I tried online but the shipping was just too much then I went to walmart and I was able to get 45 auto for 11.22 for a box of 50. (cci blazer brass) the same box cost 17 at the range  I still think that a lot compared to what i've seen others pay, but for around my area that seems pretty cheap. I finally found a use for walmart :smt023I


----------



## SAS MAYHEM (May 16, 2007)

Yep same price here in NC. I get 3 boxes at a time. and yes it's cheapest I've seen it. :smt1099


----------



## Rob_TN (Jun 18, 2007)

That is insanely cheap! Is it made in China?


----------



## stevexd9 (May 10, 2007)

Rob_TN said:


> That is insanely cheap! Is it made in China?


Nope, it's made in the US. It does get my gun a bit dirty, but I'm willing to clean it for some cheaper ammo 
http://www.cci-ammunition.com/default.asp?menu=1&s1=3&pg=14&prod_id=22


----------



## drummin man 627 (Dec 25, 2006)

Wow Wal-Mart, indead. I went to the local Wally-Mart today, July 4. The ammo shelves were virtually empty. I asked the salesman when the next shipment was due. He had no idea. He then told me that the Chinese were buying up all of the worlds lead for some project they have cookin'. I hope it's not to send the lead back , 124 grains at a time.


----------



## Twolf (Jun 20, 2007)

Walmart is the only place I buy my target and hunting ammos. I get my HP ammos at a near by sporting goods because wal-mart don't carry it. They just don't have alot of selection to choose from and don't have alot of them in stock, if you just shoot the regular ammos then it's the place to buy it from.


----------



## Revolver (Aug 26, 2006)

drummin man 627 said:


> Wow Wal-Mart, indead. I went to the local Wally-Mart today, July 4. The ammo shelves were virtually empty. I asked the salesman when the next shipment was due. He had no idea. He then told me that the Chinese were buying up all of the worlds lead for some project they have cookin'. I hope it's not to send the lead back , 124 grains at a time.

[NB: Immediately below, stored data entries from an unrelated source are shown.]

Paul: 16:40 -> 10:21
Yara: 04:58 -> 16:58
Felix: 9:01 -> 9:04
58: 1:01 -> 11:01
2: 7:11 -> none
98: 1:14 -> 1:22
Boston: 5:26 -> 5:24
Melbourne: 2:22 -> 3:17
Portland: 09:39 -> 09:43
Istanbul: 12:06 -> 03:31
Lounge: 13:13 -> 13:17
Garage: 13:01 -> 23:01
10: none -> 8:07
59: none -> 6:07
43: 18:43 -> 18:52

We've been selling all of our scrap metals to China. Nothing new. They're gonna put an economic hurting on us with it.


----------



## Rob_TN (Jun 18, 2007)

I'm glad to hear the rounds were made in the USA. 

The Chinese have a lot more planned for us than just an economic hurtin'.


----------



## drummin man 627 (Dec 25, 2006)

I guess we didn't learn our lesson in 1939-1940.


----------



## Sigma_6 (Jun 27, 2007)

Yeah I buy alot of ammo from wally world, ya see I live about twenty minutes from centerfire systems and the local wallys are in price contention with them due to how close they are. So Wal-mart price matches for me as long as I dont abuse it. I get my .357s for 11.97 a box just for an example. Wal-marts normal price on them is about 23.00 a box.


----------



## milquetoast (Nov 25, 2006)

stevexd9 said:


> I tried online but the shipping was just too much then I went to walmart and I was able to get 45 auto for 11.22 for a box of 50. (cci blazer brass) the same box cost 17 at the range  I still think that a lot compared to what i've seen others pay, but for around my area that seems pretty cheap. I finally found a use for walmart :smt023I


CCI Blazer Brass .45 just went up to $11.97/50. WWB is $27 or $28/100, up from $20/100 last year.

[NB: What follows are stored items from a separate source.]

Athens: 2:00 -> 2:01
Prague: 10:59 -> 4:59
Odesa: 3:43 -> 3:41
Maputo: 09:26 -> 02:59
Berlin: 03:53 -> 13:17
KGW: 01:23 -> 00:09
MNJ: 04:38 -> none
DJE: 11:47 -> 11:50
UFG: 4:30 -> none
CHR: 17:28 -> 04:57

Paraphrasing W. C. Fields, the cost of living is up a nickel a shot.


----------



## SigZagger (Aug 16, 2006)

I'm starting to get concerned. Is the writing on the wall? Are the anti-gun people cooking up something under the radar? Overprice the ammunition to reduce gun sales? It can't be all about the cost of brass, export fees, the war. Nope, it is beginning to smell bad. I believe we are getting our ass kicked :buttkick: and the knockout punch is soon to follow. :help:


----------



## milquetoast (Nov 25, 2006)

SigZagger said:


> I'm starting to get concerned. Is the writing on the wall? Are the anti-gun people cooking up something under the radar? Overprice the ammunition to reduce gun sales? It can't be all about the cost of brass, export fees, the war. Nope, it is beginning to smell bad. I believe we are getting our ass kicked :buttkick: and the knockout punch is soon to follow. :help:


I wonder the same thing. Drive all the gun stores out of business, leave Wal-Mart as the only source of ammo, then they stop carrying ammo, and that's that.


----------